TO DO> Below are records; how many of their lines contain "your"? Answer with only the number.

Saved entries
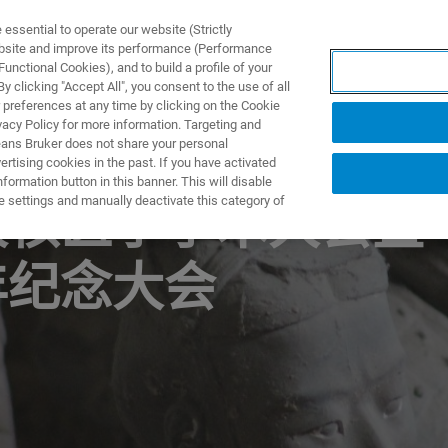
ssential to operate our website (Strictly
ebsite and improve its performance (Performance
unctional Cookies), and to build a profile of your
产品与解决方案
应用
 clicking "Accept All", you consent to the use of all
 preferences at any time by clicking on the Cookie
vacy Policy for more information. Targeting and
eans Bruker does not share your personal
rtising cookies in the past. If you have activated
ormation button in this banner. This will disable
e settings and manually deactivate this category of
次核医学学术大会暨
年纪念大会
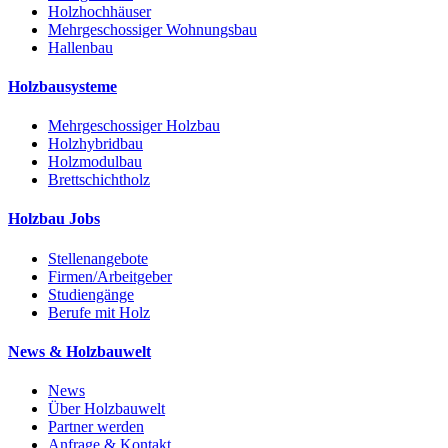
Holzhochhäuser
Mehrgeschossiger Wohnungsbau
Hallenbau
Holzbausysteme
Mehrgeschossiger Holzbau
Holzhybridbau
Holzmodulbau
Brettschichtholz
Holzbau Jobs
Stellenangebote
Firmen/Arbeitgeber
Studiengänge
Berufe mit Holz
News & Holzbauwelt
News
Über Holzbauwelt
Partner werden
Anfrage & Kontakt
---
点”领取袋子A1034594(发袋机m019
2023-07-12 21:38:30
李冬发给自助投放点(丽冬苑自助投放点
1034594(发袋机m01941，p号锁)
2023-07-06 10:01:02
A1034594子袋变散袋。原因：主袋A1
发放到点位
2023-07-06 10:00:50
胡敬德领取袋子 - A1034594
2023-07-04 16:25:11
* * *
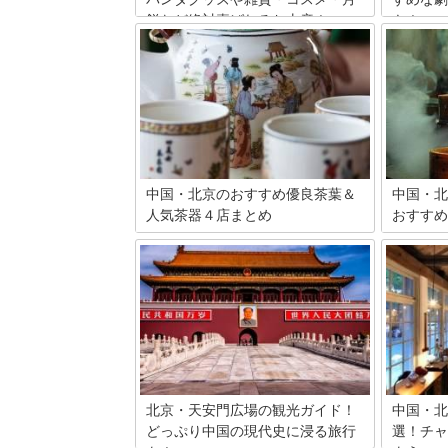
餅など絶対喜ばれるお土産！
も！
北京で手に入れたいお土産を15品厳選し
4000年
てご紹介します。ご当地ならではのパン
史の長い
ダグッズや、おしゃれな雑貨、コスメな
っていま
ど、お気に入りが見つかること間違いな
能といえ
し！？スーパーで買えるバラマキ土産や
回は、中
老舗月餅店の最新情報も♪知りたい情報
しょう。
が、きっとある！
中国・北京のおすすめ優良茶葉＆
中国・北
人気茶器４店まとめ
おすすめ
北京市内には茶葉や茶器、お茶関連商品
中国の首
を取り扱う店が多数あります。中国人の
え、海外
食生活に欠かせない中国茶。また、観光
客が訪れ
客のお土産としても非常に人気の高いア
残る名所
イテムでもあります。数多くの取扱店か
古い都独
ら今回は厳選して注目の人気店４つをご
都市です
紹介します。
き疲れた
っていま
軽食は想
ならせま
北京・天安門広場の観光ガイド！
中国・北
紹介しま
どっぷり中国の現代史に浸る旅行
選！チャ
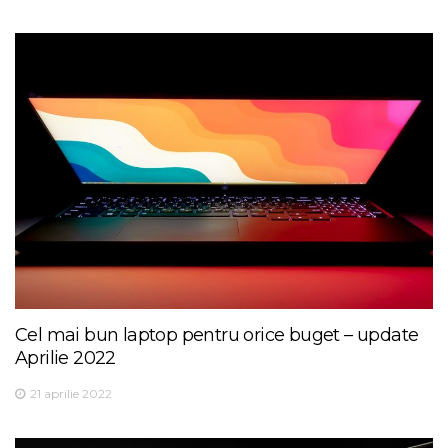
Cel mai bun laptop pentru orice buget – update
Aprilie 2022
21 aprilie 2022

ANSWER SECTION> 2